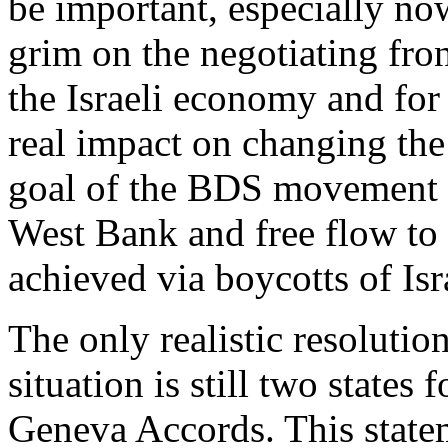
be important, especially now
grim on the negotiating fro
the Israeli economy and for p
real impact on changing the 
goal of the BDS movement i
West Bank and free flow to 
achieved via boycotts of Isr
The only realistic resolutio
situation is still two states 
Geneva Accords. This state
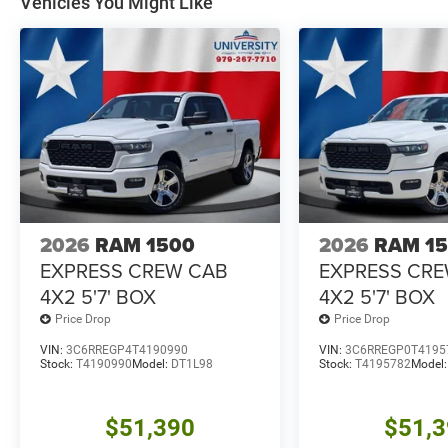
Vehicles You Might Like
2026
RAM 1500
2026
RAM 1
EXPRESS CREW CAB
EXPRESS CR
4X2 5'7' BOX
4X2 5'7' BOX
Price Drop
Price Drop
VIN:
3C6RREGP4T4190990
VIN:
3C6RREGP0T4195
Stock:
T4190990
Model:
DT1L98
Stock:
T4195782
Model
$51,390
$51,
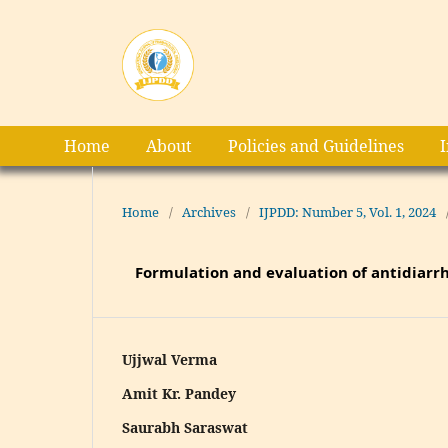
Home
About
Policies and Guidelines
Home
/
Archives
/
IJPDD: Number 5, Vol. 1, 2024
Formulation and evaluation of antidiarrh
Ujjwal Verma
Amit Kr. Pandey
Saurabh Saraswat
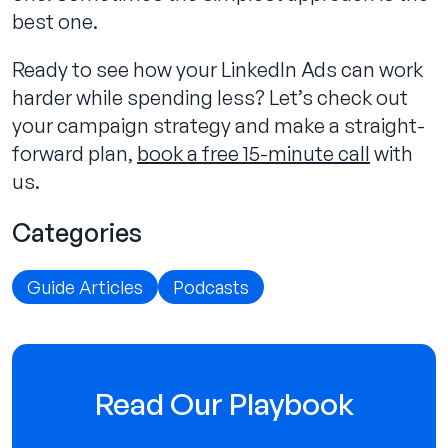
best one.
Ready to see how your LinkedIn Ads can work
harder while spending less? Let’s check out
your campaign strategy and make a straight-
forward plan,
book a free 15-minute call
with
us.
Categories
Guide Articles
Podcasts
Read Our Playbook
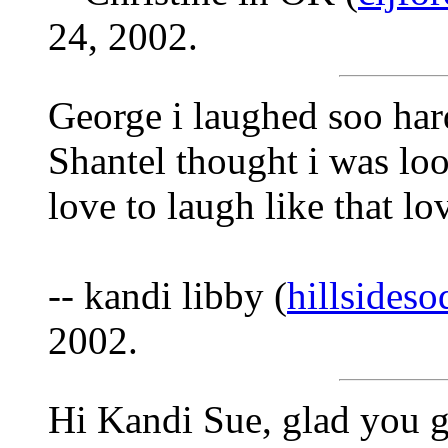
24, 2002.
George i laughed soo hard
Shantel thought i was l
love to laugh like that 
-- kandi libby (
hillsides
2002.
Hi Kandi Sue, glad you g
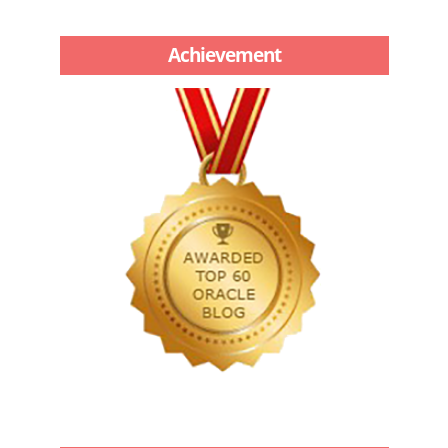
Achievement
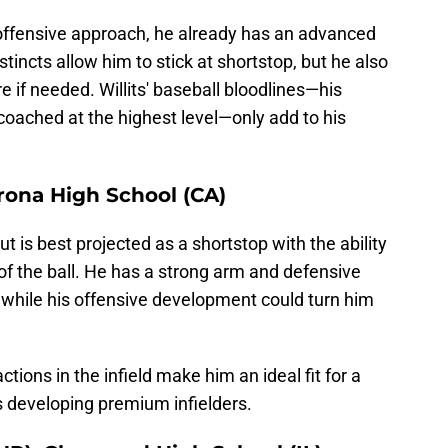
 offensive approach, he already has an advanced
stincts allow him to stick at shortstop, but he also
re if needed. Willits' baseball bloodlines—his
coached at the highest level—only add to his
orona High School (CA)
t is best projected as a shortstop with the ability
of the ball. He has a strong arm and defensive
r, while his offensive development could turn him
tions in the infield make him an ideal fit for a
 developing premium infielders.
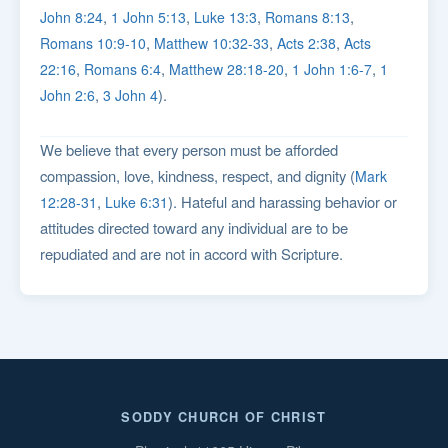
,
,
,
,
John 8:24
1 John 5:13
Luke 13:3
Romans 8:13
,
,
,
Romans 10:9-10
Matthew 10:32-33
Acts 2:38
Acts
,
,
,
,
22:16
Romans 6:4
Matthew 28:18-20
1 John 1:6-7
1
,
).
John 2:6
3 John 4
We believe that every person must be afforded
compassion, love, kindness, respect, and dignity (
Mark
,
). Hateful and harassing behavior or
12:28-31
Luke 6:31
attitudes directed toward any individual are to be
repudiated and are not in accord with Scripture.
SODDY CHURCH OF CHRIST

▸ **What you should do**
A number is the only answer here: how many lines of the material above contain "free"?

▸ **Exercise solution**
2